**PROBLEM STATEMENT**.
From the entries that follow, work out how many lines contain "elements". Write the number only.

[Structured page parsing data]

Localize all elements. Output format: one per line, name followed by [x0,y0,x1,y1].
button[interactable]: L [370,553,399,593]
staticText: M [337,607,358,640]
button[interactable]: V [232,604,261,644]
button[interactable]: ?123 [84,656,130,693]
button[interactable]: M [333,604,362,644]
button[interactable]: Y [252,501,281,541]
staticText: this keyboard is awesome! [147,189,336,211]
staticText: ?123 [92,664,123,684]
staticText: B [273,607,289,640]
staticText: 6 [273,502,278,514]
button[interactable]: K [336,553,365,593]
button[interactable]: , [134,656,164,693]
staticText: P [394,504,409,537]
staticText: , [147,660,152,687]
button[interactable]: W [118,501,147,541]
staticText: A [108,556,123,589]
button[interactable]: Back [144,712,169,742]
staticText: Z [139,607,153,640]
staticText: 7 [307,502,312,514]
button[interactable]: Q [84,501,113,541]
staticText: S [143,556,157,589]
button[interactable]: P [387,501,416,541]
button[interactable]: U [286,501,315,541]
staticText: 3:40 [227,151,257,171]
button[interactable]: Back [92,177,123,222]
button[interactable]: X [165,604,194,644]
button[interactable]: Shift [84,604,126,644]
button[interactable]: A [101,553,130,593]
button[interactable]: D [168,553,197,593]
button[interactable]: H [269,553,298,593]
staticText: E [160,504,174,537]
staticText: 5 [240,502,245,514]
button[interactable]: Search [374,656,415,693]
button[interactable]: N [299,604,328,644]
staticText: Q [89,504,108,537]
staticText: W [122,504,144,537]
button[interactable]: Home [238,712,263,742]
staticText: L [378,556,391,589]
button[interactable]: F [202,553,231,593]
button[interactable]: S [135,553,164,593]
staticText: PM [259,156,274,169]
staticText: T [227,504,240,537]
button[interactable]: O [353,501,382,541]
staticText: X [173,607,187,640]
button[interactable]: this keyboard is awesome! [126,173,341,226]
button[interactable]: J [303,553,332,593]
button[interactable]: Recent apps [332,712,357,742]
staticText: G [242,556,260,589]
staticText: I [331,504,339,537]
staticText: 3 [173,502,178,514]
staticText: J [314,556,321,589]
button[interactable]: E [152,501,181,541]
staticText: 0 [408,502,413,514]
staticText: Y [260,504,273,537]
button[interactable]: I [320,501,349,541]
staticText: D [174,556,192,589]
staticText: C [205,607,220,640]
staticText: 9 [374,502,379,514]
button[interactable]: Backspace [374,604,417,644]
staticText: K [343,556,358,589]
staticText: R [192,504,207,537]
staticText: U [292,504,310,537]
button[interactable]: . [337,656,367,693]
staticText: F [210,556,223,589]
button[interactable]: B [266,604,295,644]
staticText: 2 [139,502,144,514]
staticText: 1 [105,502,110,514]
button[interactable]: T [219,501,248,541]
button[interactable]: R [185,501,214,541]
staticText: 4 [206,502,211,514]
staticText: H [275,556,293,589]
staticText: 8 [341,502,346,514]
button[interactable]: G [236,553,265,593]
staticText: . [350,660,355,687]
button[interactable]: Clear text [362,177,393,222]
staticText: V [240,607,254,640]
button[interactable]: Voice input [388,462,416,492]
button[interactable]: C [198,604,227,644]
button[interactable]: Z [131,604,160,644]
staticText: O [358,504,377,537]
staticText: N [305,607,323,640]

--

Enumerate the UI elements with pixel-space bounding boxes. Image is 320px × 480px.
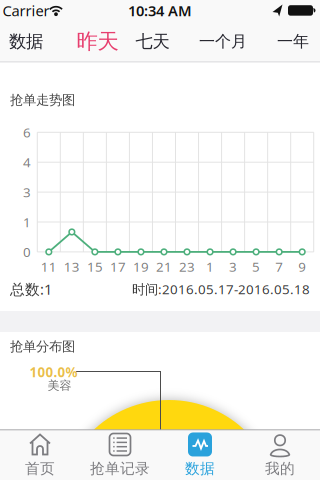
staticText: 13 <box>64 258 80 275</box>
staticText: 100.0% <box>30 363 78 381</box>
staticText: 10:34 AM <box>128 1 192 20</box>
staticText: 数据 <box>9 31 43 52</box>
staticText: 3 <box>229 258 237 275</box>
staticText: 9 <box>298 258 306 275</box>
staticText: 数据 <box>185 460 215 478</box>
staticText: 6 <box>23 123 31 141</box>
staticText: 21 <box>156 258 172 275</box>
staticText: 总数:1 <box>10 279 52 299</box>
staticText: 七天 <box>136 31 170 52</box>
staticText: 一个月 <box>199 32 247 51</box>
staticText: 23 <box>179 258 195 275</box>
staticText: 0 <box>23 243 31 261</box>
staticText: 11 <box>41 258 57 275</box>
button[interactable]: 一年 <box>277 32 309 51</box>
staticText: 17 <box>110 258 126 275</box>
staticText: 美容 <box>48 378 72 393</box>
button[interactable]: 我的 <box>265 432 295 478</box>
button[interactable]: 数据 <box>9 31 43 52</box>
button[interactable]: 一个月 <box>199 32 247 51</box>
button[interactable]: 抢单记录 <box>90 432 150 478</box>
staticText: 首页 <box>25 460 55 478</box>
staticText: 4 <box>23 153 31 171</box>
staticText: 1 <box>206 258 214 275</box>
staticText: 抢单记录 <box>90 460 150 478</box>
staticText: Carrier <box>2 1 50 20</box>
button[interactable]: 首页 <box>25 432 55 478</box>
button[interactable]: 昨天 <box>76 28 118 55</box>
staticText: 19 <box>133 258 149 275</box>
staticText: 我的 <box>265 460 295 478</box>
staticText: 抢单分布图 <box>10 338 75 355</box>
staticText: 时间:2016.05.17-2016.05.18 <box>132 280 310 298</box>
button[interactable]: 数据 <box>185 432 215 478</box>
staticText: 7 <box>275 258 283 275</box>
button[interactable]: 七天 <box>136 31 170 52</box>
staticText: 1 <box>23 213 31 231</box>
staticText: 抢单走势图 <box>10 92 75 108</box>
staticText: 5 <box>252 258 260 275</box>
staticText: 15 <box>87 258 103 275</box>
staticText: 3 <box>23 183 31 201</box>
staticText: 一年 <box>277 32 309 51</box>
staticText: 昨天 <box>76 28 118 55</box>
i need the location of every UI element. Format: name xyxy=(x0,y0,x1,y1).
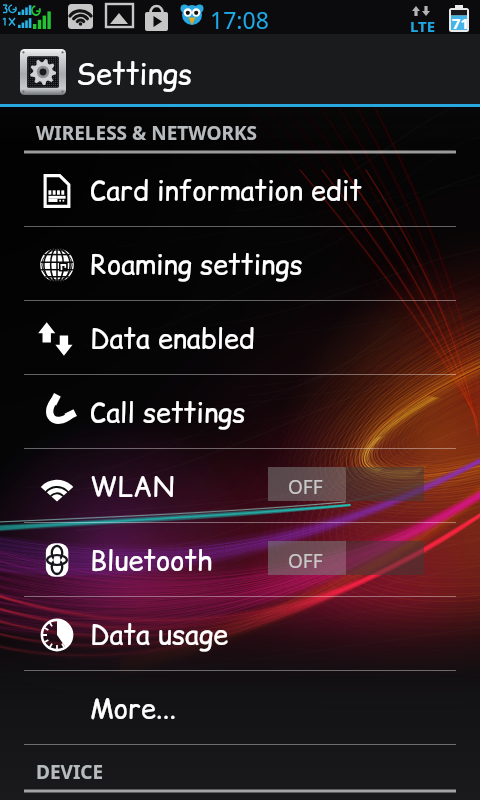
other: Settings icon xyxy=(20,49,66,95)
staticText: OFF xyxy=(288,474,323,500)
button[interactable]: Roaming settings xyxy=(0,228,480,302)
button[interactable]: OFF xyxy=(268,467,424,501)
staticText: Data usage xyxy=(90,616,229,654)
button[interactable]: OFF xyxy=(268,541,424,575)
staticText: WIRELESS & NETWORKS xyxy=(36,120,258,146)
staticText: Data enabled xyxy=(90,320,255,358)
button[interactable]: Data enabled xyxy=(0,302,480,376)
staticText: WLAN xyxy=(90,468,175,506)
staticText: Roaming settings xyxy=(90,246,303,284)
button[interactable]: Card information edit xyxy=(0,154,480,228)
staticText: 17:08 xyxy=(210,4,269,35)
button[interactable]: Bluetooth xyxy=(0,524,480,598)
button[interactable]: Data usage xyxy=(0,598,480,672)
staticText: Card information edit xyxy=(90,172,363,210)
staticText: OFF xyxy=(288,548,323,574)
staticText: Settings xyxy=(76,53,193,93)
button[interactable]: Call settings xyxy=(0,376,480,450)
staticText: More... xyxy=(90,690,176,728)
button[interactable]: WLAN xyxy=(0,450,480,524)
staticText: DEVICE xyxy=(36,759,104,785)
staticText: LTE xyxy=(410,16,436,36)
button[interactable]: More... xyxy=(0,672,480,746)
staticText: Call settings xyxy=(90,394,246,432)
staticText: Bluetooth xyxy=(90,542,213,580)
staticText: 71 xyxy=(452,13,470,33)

**WRITTEN SOLUTION**.
2